(Saved data entries)
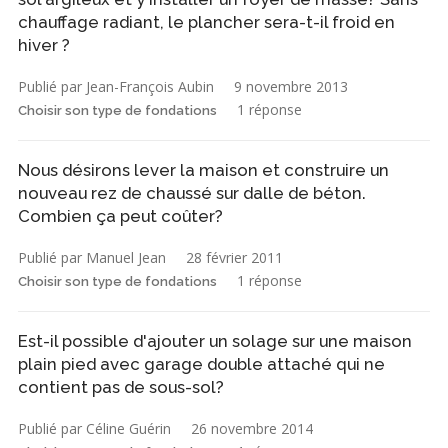
chauffage radiant, le plancher sera-t-il froid en
hiver ?
Publié par Jean-François Aubin
9 novembre 2013
1 réponse
Choisir son type de fondations
Nous désirons lever la maison et construire un
nouveau rez de chaussé sur dalle de béton.
Combien ça peut coûter?
Publié par Manuel Jean
28 février 2011
1 réponse
Choisir son type de fondations
Est-il possible d'ajouter un solage sur une maison
plain pied avec garage double attaché qui ne
contient pas de sous-sol?
Publié par Céline Guérin
26 novembre 2014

→ **Assigned task**:
Leave out the pictures and output every record above precisely as given.

→ **The completed task**:
chauffage radiant, le plancher sera-t-il froid en
hiver ?
Publié par Jean-François Aubin
9 novembre 2013
1 réponse
Choisir son type de fondations
Nous désirons lever la maison et construire un
nouveau rez de chaussé sur dalle de béton.
Combien ça peut coûter?
Publié par Manuel Jean
28 février 2011
1 réponse
Choisir son type de fondations
Est-il possible d'ajouter un solage sur une maison
plain pied avec garage double attaché qui ne
contient pas de sous-sol?
Publié par Céline Guérin
26 novembre 2014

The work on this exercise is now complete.